Because The Great African Caravan had little money, our diet was usually composed of the cheapest items we could find in whichever country we were in. In Ethiopia , Injera, which is like the national dish, and its different accompaniments was usually the cheapest so we became very close to it. After two weeks of almost daily Injera, most of the caravan members, myself included, were just about fed up with it. It’s an acquired taste and whereas I’ve grown to appreciate the dish, my taste buds missed the familiar taste of Uganda.

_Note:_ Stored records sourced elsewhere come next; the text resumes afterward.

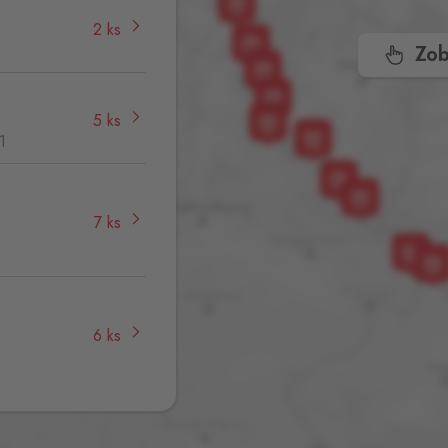
2 ks
Zob
5 ks
1
7 ks
,
6 ks
31 ks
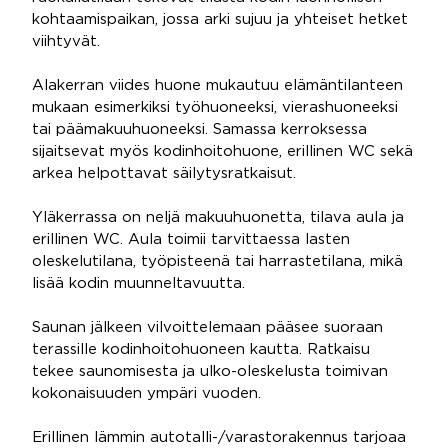
kohtaamispaikan, jossa arki sujuu ja yhteiset hetket
viihtyvät.
Alakerran viides huone mukautuu elämäntilanteen
mukaan esimerkiksi työhuoneeksi, vierashuoneeksi
tai päämakuuhuoneeksi. Samassa kerroksessa
sijaitsevat myös kodinhoitohuone, erillinen WC sekä
arkea helpottavat säilytysratkaisut.
Yläkerrassa on neljä makuuhuonetta, tilava aula ja
erillinen WC. Aula toimii tarvittaessa lasten
oleskelutilana, työpisteenä tai harrastetilana, mikä
lisää kodin muunneltavuutta.
Saunan jälkeen vilvoittelemaan pääsee suoraan
terassille kodinhoitohuoneen kautta. Ratkaisu
tekee saunomisesta ja ulko-oleskelusta toimivan
kokonaisuuden ympäri vuoden.
Erillinen lämmin autotalli-/varastorakennus tarjoaa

The day we left Addis Ababa, we were taking our ‘last meal’ in the city so we went to a restaurant in Piassa and ordered anything but Injera. I went for a club sandwich. It was the most non-Ethiopian dish I could find on the menu. Gala Soler ordered Fetira with eggs and I turned my nose away because it was very Ethiopian sounding. But because we are about that communal eating life, hands started reaching out for the chips that came with my sandwich and I was offered potions of the other people’s food including this Fetira item. That’s when someone else on the table mentioned it was like rolex and they had my full attention.

The fetira I sampled in Addis Ababa

I took a closer look and realized that it was indeed fried eggs on top of a chapati looking item aka Fetira. You can also add honey for the full full experience. Sweet Christmas, the universe had heard the cries of my stomach and its colony of worms. I took a huge bite and waited for the familiar rolex taste to make impact with my tongue but it didn’t connect as expected. It tasted like restaurant rolex. There wasn’t enough character to it. This needed that roadside treatment and some nyanya mbisi to make it come alive.

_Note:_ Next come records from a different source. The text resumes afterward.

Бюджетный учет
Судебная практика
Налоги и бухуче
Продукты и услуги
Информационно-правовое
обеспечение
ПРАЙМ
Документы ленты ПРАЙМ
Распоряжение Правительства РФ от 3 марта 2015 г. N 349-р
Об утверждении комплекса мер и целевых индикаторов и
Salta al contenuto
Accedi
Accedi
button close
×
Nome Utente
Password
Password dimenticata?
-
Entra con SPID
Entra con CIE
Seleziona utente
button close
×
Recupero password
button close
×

I thought of making a special order but I’d already inhaled a club sandwich and it seemed wasteful, especially considering our delicate relationship with money. Still, it was a good enough reminder of the taste of Uganda. Also, we have about two more days of driving till the Sudan border so I’m was sure I’d have another opportunity to fake sign language/speak slow loud broken English, because English is a 2nd/3rd language for most here so communication problems can be real, until I got a customized fetira that tastes like Ugandan rolex.

The Ugandan rolex I was hoping it would taste like.  Src: https://gorillahighlands.com/

My fellow countrymen, if you ever find yourself these ends and you want to connect to the motherland through food, I have found the solution for you. You’re welcome!